Your objective -> The entries that follow include a run beginning at the line with "(redescription)" and ending at the line with "Tripyloides marinus"; restate that run word for word and leave the rest out.

[Saved data entries]
* * * * * * *

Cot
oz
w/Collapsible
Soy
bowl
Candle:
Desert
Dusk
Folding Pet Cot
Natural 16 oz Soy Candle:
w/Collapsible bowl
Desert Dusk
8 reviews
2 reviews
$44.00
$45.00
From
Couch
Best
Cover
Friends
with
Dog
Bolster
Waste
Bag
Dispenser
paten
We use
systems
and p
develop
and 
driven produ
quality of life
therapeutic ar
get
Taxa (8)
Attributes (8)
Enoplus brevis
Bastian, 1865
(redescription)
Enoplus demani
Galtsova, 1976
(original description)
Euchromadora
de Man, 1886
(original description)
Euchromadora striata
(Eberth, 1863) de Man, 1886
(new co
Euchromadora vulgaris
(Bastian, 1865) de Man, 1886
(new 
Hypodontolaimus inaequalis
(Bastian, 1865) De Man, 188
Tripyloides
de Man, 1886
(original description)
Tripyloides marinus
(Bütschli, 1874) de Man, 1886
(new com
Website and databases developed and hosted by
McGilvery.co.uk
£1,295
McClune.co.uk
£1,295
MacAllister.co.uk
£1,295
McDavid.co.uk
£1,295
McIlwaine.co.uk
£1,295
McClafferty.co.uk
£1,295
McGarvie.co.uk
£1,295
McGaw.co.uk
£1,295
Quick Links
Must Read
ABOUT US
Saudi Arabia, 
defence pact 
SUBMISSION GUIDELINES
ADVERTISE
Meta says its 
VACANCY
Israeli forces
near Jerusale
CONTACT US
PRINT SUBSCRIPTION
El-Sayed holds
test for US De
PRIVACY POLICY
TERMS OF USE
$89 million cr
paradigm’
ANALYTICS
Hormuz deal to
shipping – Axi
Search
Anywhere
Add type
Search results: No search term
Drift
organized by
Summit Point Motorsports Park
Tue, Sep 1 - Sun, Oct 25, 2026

* * * * * * *

Result of this task ->
(redescription)
Enoplus demani
Galtsova, 1976
(original description)
Euchromadora
de Man, 1886
(original description)
Euchromadora striata
(Eberth, 1863) de Man, 1886
(new co
Euchromadora vulgaris
(Bastian, 1865) de Man, 1886
(new 
Hypodontolaimus inaequalis
(Bastian, 1865) De Man, 188
Tripyloides
de Man, 1886
(original description)
Tripyloides marinus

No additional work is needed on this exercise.